[Dataset entries]
= Beginning of Section =

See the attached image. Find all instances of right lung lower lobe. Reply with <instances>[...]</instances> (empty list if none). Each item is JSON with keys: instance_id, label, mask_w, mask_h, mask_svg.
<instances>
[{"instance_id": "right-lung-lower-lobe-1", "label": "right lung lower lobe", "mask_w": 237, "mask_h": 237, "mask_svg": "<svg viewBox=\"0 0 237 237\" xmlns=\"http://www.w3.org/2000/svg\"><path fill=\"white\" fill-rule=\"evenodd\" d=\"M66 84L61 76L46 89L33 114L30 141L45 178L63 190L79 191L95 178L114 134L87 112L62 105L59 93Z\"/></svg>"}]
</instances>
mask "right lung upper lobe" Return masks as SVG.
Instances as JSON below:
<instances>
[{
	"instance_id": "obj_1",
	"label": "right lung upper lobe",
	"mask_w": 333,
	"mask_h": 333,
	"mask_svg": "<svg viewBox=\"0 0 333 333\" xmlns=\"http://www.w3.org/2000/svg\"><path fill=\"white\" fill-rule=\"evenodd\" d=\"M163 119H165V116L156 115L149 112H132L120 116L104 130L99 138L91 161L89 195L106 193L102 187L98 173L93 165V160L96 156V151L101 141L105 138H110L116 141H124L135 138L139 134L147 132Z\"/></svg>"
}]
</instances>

= End of Section =

Task prompt:
What is needed is a faithful transcription of every entry.

Written answer:
See the attached image. Find all instances of right lung lower lobe. Reply with <instances>[...]</instances> (empty list if none). Each item is JSON with keys: instance_id, label, mask_w, mask_h, mask_svg.
<instances>
[{"instance_id": "right-lung-lower-lobe-1", "label": "right lung lower lobe", "mask_w": 237, "mask_h": 237, "mask_svg": "<svg viewBox=\"0 0 237 237\" xmlns=\"http://www.w3.org/2000/svg\"><path fill=\"white\" fill-rule=\"evenodd\" d=\"M66 84L61 76L46 89L33 114L30 141L45 178L63 190L79 191L95 178L114 134L87 112L62 105L59 93Z\"/></svg>"}]
</instances>
mask "right lung upper lobe" Return masks as SVG.
Instances as JSON below:
<instances>
[{
	"instance_id": "obj_1",
	"label": "right lung upper lobe",
	"mask_w": 333,
	"mask_h": 333,
	"mask_svg": "<svg viewBox=\"0 0 333 333\" xmlns=\"http://www.w3.org/2000/svg\"><path fill=\"white\" fill-rule=\"evenodd\" d=\"M163 119H165V116L156 115L149 112H132L120 116L104 130L99 138L91 161L89 195L106 193L102 187L98 173L93 165V160L96 156V151L101 141L105 138H110L116 141H124L135 138L139 134L147 132Z\"/></svg>"
}]
</instances>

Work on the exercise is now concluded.